One other possibility, especially if all your substantial cracks line up in a more or less straight line across the house (but not necessarily parallel to the house face) is if your house is built partially on fill and partially not, it could be due to slippage or settlement of the fill, causing a slight tilting of one end or side of your house. Obviously, if your house is a hillside or cliffside house this is a more likely cause than otherwise.
Since you say the cracks seem to be growing in a 30 year old house, even though at this point I do not believe they are immediately indicative of anything serious, I agree you should have a structural engineer look at it, as Don suggested.
The first thing I would be looking in an inspection would be the foundation type and the crawlspace supports if any.
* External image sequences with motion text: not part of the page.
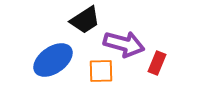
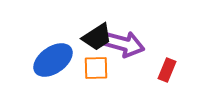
black trapezoid: moved 12 px right, 17 px down
red rectangle: moved 10 px right, 7 px down
orange square: moved 5 px left, 3 px up
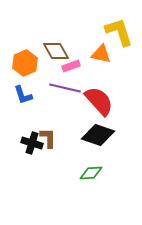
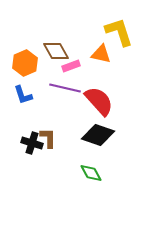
green diamond: rotated 65 degrees clockwise
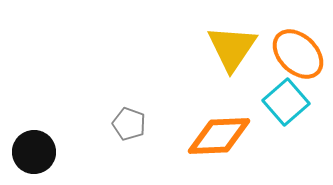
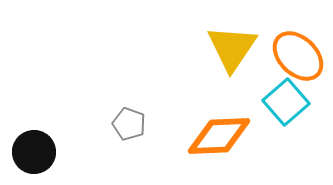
orange ellipse: moved 2 px down
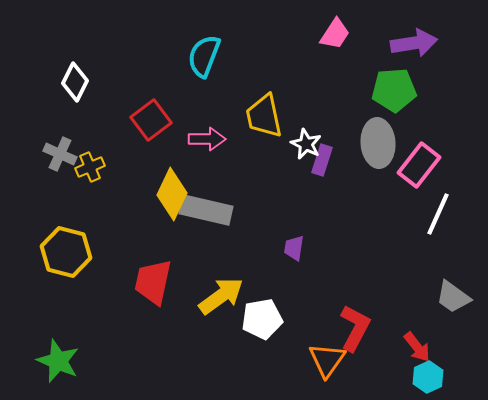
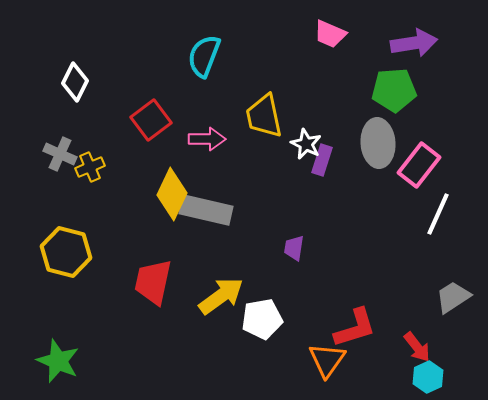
pink trapezoid: moved 5 px left; rotated 80 degrees clockwise
gray trapezoid: rotated 111 degrees clockwise
red L-shape: rotated 45 degrees clockwise
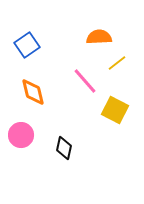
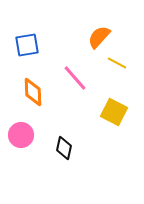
orange semicircle: rotated 45 degrees counterclockwise
blue square: rotated 25 degrees clockwise
yellow line: rotated 66 degrees clockwise
pink line: moved 10 px left, 3 px up
orange diamond: rotated 12 degrees clockwise
yellow square: moved 1 px left, 2 px down
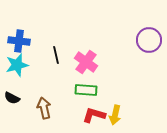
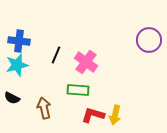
black line: rotated 36 degrees clockwise
green rectangle: moved 8 px left
red L-shape: moved 1 px left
If slab on grade construction, I would (and you could easily do this too) I would peel back the carpet right below the cracks, pulling it off the carpet tack strips (watch out for many little nails sticking up, which the carpet is pressed down onto to hold it in place) and looking for cracking in the flooring or slab under the carpet. These inspections (whichever is applicable) combined with a walk-around looking for foundation cracking visible from the outside would almost always quickly answer the issue of whether you are looking at a foundation issue. IF not a foundation issue, then likely an interior structural issue which I would address with a stud finder, looking at the spacing of studs and existence or non-existence of proper king and jack studs alongside the doors, and proper header and cripple studs over the door (image of terms here) -
Answered by CG: I'm curious to hear the outcome of your cracks and who you used to evaluate them. I live in Orange County, CA as well and have the same type of cracks throughout my house. Mine have also gotten worse over the last few years.
Answered by mrebop: MISTAKE--TRYING TO FIND AN ANSWER!!